Moffitt and her colleagues used a sediment core gathered off the coast of Santa Barbara, California to analyze the impact of the last significant period of deglaciation.

That period, like this one, featured an abrupt warming of the climate, expansion of low oxygen zones in the oceans and melting polar ice caps.

In total, Moffitt looked at fossils from more than 5,400 invertebrates that lived bowed 3,400 and 16,100 years ago.

“After the initial sampling at sea, I took the entire core, which was about 30 feet long. I cut it up like a cake, and I sampled the whole thing. Because of that, I had the whole record,” said Moffitt in a statement.

Previous studies, showing more rapid recovery of ocean ecosystems, focused primarily on foraminifera, single celled organisms, rather than multicellular life.

Moffitt, whose background is in marine ecology, found abundant and diverse ecosystems at the start of the deglaciation period. The following warming and loss of oxygen however was accompanied by a rapid decline in those ecosystems to the point where the fossils nearly disappeared entirely for a time. The study concluded that a decrease in oxygen levels of between 0.5 and 1.5 mL/L could result in a major restructuring of seafloor communities.

“These past events show us how sensitive ecosystems are to changes in Earth’s climate — it commits us to thousands of years of recovery.

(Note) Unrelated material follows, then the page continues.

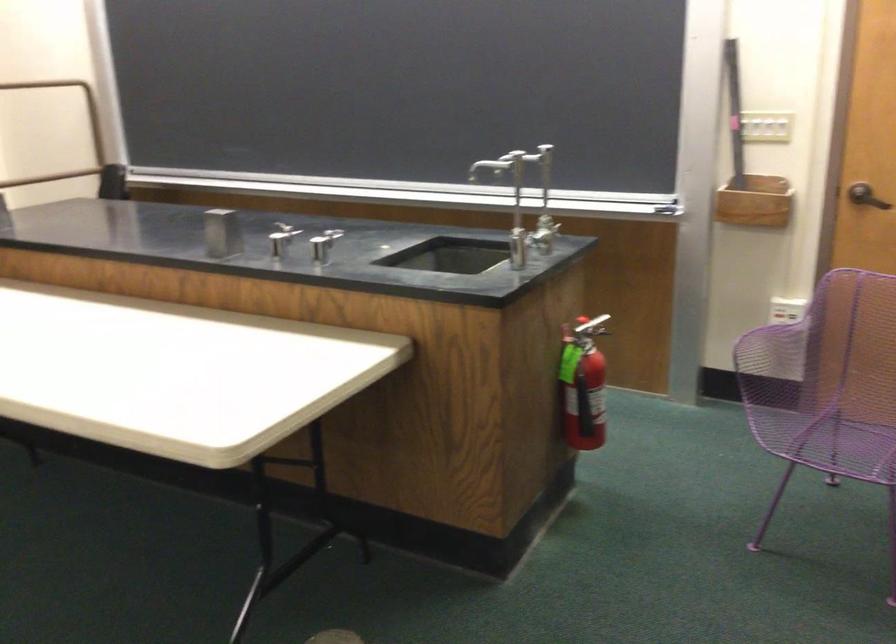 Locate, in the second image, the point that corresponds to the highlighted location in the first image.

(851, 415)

It shows us what we’re doing now is a long-term shift — there’s not a recovery we have to look forward to in my lifetime or my grandchildren’s lifetime. It’s a gritty reality we need to face as scientists and people who care about the natural world and who make decisions about the natural world,” said Moffitt.

The dangers noted by Moffitt will no doubt be compounded by other stresses being placed on ocean ecosystems.

A study released in February showed that, in 2010, more than eight million tons of plastic trash found its way into the world’s oceans, with much of it ending up in the sea floor communities that Moffitt was studying. Eight million tons of plastic is the equivalent of five grocery bags of plastic trash for every foot of coastline in the world.

Another study, released in 2006, showed that the oceans may be devoid of seafood by 2048 due to overfishing and many of the ocean’s top predators, such as sharks, appear to be leading the decline.